Shigella is a significant global pathogen that causes devastating infection rates every year. Shigella infects the gastrointestinal tract to cause diarrhea or dysentery. Our research aims to improve our understanding of infection to help develop more effective therapeutics like vaccines and other antimicrobial products.
First, animal models and emerging tissue culture techniques allow us to better understand the physiology of Shigella infection and faithfully reproduce the complexity of the human GI tract. Second, characterization of clinical Shigella isolates has helped to capture the diversity of this genus, identify important virulence genes and improve our understanding of infection. We have used gastrointestinal signals like bile salts and glucose to understand how Shigella survives transit in the small intestine and regulates virulence gene expression for infection in the large intestine.
We have demonstrated how Shigella resists bile salts and have shown that Shigella produces adherence proteins to help initiate contact with epithelial cells to start infection. These protocols are designed to look at key aspects of epithelial infection like adherence, invasion, and intracellular survival of Shigella. We're performing these protocols using a standard epithelial cell line, but have also adapted the methods for sophisticated human GI models that are now available.
These protocols consider each phase of infection independently, which is critical to understand the key steps in Shigella infection.
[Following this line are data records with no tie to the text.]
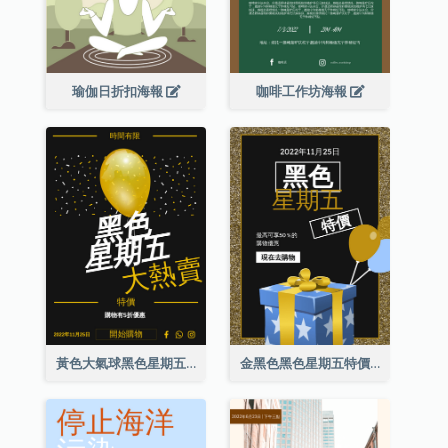
瑜伽日折扣海報
咖啡工作坊海報
黃色大氣球黑色星期五特價海報
金黑色黑色星期五特價海報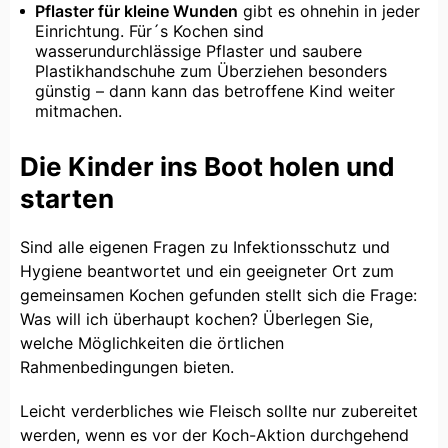
Pflaster für kleine Wunden
gibt es ohnehin in jeder
Einrichtung. Für´s Kochen sind
wasserundurchlässige Pflaster und saubere
Plastikhandschuhe zum Überziehen besonders
günstig – dann kann das betroffene Kind weiter
mitmachen.
Die Kinder ins Boot holen und
starten
Sind alle eigenen Fragen zu Infektionsschutz und
Hygiene beantwortet und ein geeigneter Ort zum
gemeinsamen Kochen gefunden stellt sich die Frage:
Was will ich überhaupt kochen? Überlegen Sie,
welche Möglichkeiten die örtlichen
Rahmenbedingungen bieten.
Leicht verderbliches wie Fleisch sollte nur zubereitet
werden, wenn es vor der Koch-Aktion durchgehend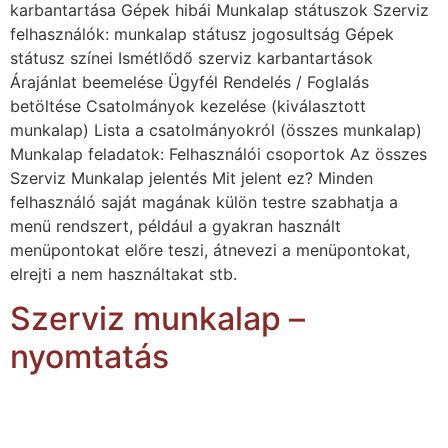
karbantartása Gépek hibái Munkalap státuszok Szerviz
felhasználók: munkalap státusz jogosultság Gépek
státusz színei Ismétlődő szerviz karbantartások
Árajánlat beemelése Ügyfél Rendelés / Foglalás
betöltése Csatolmányok kezelése (kiválasztott
munkalap) Lista a csatolmányokról (összes munkalap)
Munkalap feladatok: Felhasználói csoportok Az összes
Szerviz Munkalap jelentés Mit jelent ez? Minden
felhasználó saját magának külön testre szabhatja a
menü rendszert, például a gyakran használt
menüpontokat előre teszi, átnevezi a menüpontokat,
elrejti a nem használtakat stb.
Szerviz munkalap –
nyomtatás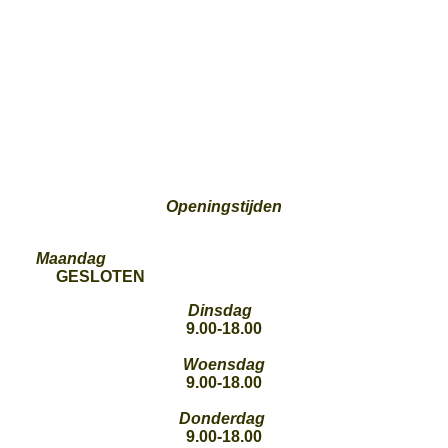
Openingstijden
Maandag
GESLOTEN
Dinsdag
9.00-18.00
Woensdag
9.00-18.00
Donderdag
9.00-18.00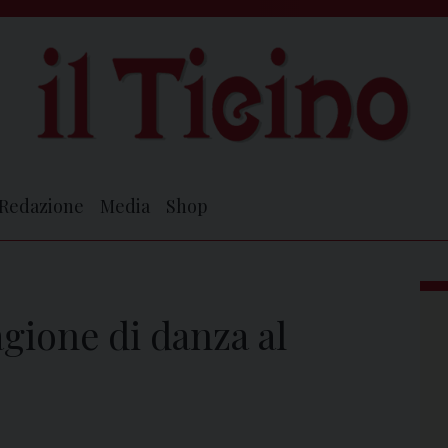
Redazione
Media
Shop
agione di danza al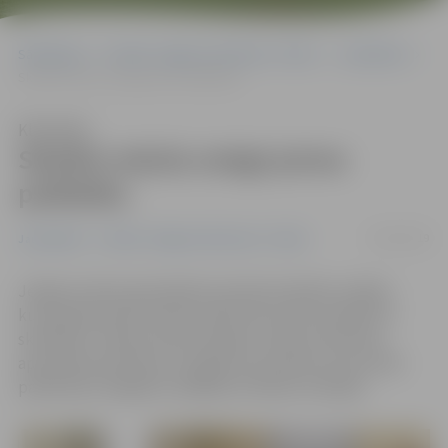
Sākumlapa
Portāla “Jelgavas Vēstnesis” arhīvs
Jauniešiem
Skolēni mācās sniegt pirmo palīdzību
Klausīties
Skolēni mācās sniegt pirmo
palīdzību
30/01/2019
Jauniešiem
Portāla “Jelgavas Vēstnesis” arhīvs
Jelgavas Valsts ģimnāzijā norisinās Veselības nedēļa,
kuras gaitā skolā notiek vairāki informatīvi pasākumi
skolēniem. Šodien skolā viesojās Latvijas Samariešu
apvienības pārstāvji, lai izglītotu jauniešus par pirmās
palīdzības sniegšanu dažādās kritiskās situācijās.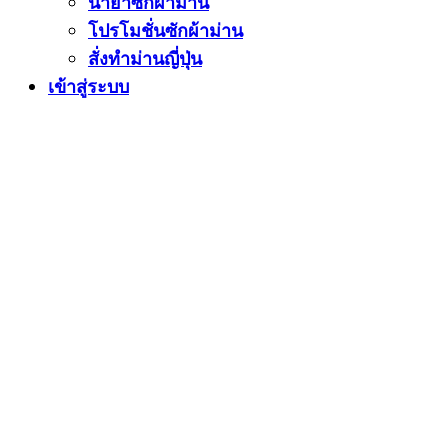
น้ำยาซักผ้าม่าน
โปรโมชั่นซักผ้าม่าน
สั่งทำม่านญี่ปุ่น
เข้าสู่ระบบ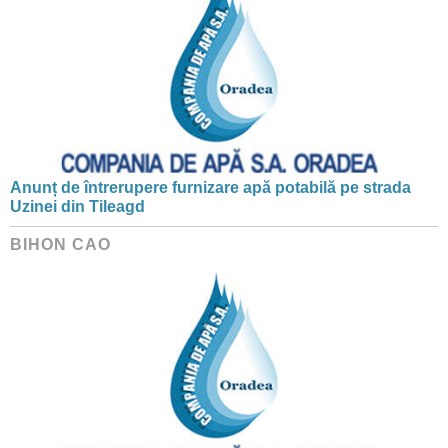
Anunț de întrerupere furnizare apă potabilă pe strada
Uzinei din Tileagd
BIHON CAO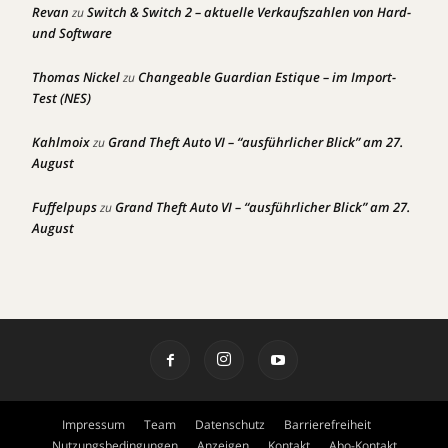
Revan
Switch & Switch 2 – aktuelle Verkaufszahlen von Hard-
zu
und Software
Thomas Nickel
Changeable Guardian Estique – im Import-
zu
Test (NES)
Kahlmoix
Grand Theft Auto VI – “ausführlicher Blick” am 27.
zu
August
Fuffelpups
Grand Theft Auto VI – “ausführlicher Blick” am 27.
zu
August
Impressum
Team
Datenschutz
Barrierefreiheit
Nutzungsbedingungen
Anzeigen
Kontakt
Abo-Kontakt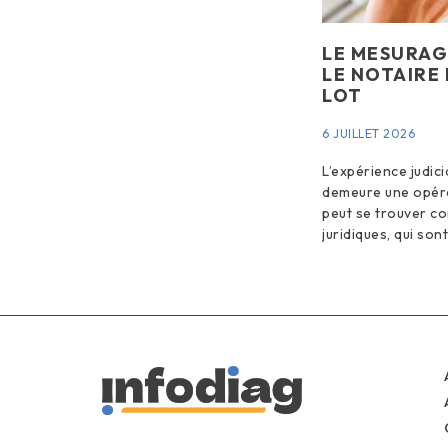
LE MESURAG
LE NOTAIRE
LOT
6 JUILLET 2026
L’expérience judic
demeure une opéra
peut se trouver co
juridiques, qui son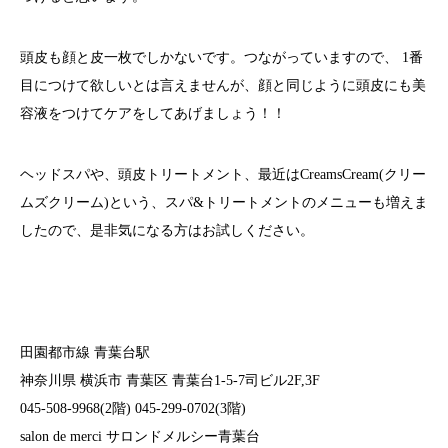
頭皮も顔と皮一枚でしかないです。つながっていますので、 1番
目につけて欲しいとは言えませんが、顔と同じように頭皮にも美
容液をつけてケアをしてあげましょう！！
ヘッドスパや、頭皮トリートメント、最近はCreamsCream(クリー
ムズクリーム)という、スパ&トリートメントのメニューも増えま
したので、是非気になる方はお試しください。
田園都市線 青葉台駅
神奈川県 横浜市 青葉区 青葉台1-5-7司ビル2F,3F
045-508-9968(2階) 045-299-0702(3階)
salon de merci サロンドメルシー青葉台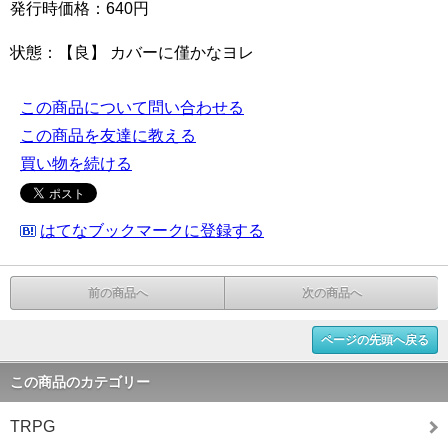
発行時価格：640円
状態：【良】 カバーに僅かなヨレ
この商品について問い合わせる
この商品を友達に教える
買い物を続ける
はてなブックマークに登録する
前の商品へ
次の商品へ
ページの先頭へ戻る
この商品のカテゴリー
TRPG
They also highlight that combined analyses can facilitate a greater understanding of Shigella infection at a holistic level. Re-streak Shigella strains on agar plates containing Congo red dye to ensure colonies are virulent and to prevent the use of non-virulent colonies in infection assays.
To begin, take the overnight grown Shigella cultures and vortex them. Add 100 microliters of the culture to five milliliters of fresh TSB in a culture tube. Incubate the cultures at 37 degrees Celsius while shaking at 250 RPM until an optical density of 0.7 is reached at 600 nanometers.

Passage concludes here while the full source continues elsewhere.